Além desta "linha principal", existem versões de Banco Imobiliário licenciadas, usando personagens de desenhos e filmes. No site da Estrela estão listados o Banco Imobiliário Bob Esponja, com Propriedades da Fenda do Bikini; o Banco Imobiliário Simpsons, com Propriedades de Springfield; o Banco Imobiliário Turma da Mônica, com Propriedades da Vila do Limoeiro e as cartas Sorte/Revés rebatizadas como "Cartas Sulplesa"; o Banco Imobiliário Spider-Man, onde Venom, o Homem-Areia e o Duende Verde planejam comprar todas as Propriedades da cidade para dominá-la (?) cabendo ao Homem-Aranha impedir; e os Banco Imobiliário Disney e Banco Imobiliário Disney-Pixar, que trazem personagens dos desenhos clássicos da Disney e da Pixar, respectivamente. Eu não sei se pararam de fabricar, mas me lembro de já ter visto vendendo um Banco Imobiliário Shrek e um Banco Imobiliário Looney Tunes. E, se você achou a lista grande, nos Estados Unidos ela é muito maior, com versões de Monopoly para Garfield, Star Wars, 007, Transformers, Senhor dos Anéis, Muppets, Nintendo, Pokémon, e até dos Beatles e do Kiss!
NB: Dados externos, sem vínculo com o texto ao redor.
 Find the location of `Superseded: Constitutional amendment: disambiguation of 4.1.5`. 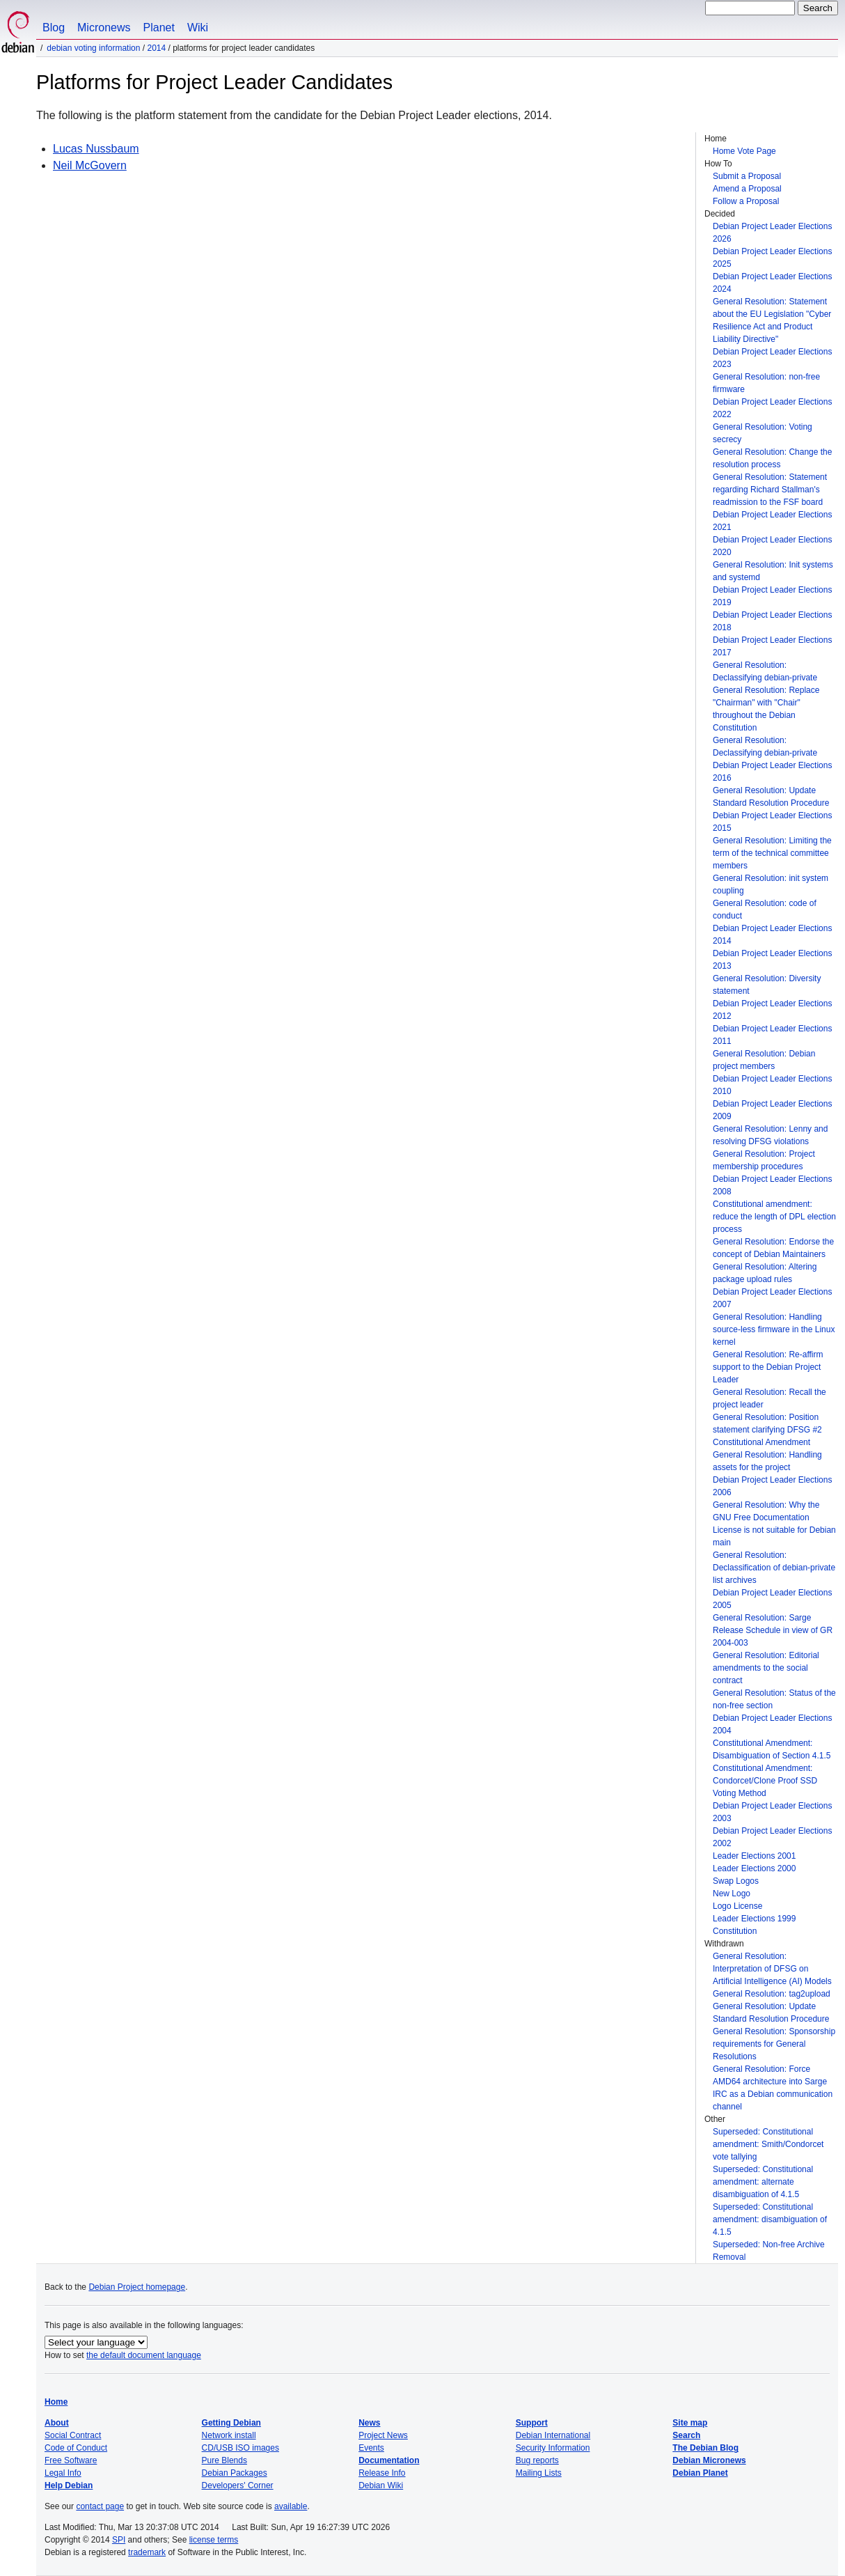

Superseded: Constitutional amendment: disambiguation of 4.1.5 is located at coordinates (770, 2219).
Mas o mais curioso desta história é que agora temos também um Monopoly nacional, fabricado pela Hasbro do Brasil, e que pode ser encontrado nas versões tradicional, Júnior e de luxo, esta com peões no formato de trenzinhos e carrinhos, e casinhas e hotéis de madeira ao invés de plástico. O Monopoly nacional tem as mesmas regras da versão americana, sem as adaptações feitas pela Estrela, e o porquê da Hasbro não ter revogado a licença que deu à Estrela para produzir uma versão de seu jogo quando decidiu ela mesmo lançá-lo por aqui é uma incógnita para mim. Talvez tenha a ver com a tal confusão envolvendo a patente de Darrow.

O fato de ser o jogo mais jogado do mundo não torna o Banco Imobiliário imune a críticas. Dizem que ele defende - ou até estimula - o capitalismo, a especulação imobiliária, e até há quem diga que é um jogo superestimado, que só tem fama e não tem graça nenhuma. Eu até respeito a opinião desses últimos - afinal, ninguém é obrigado a achar graça em nada - mas dizer que o jogo é cria do capitalismo eu acho uma tremenda besteira. É natural para as crianças gostar de brincar com dinheiro de mentira, até porque vêem os pais usando dinheiro de verdade no dia a dia, e não me consta que ninguém tenha se tornado um especulador imobiliário porque era fã de Banco Imobiliário na infância. Além disso, o jogo estimula o raciocínio matemático, pois em diversos momentos do jogo é necessário fazer contas, e ensina a economizar, pois você não vai poder comprar tudo o que quer, então às vezes é melhor deixar de comprar um terreno de olho em outro mais vantajoso.

E, além de tudo, um jogo é só um jogo. Se não fosse por isso, o Jogo da Vida seria muito mais traumático, pois uma única rodada naquela roleta safada pode determinar se você vai ter um diploma universitário, casar ou adotar uma criança.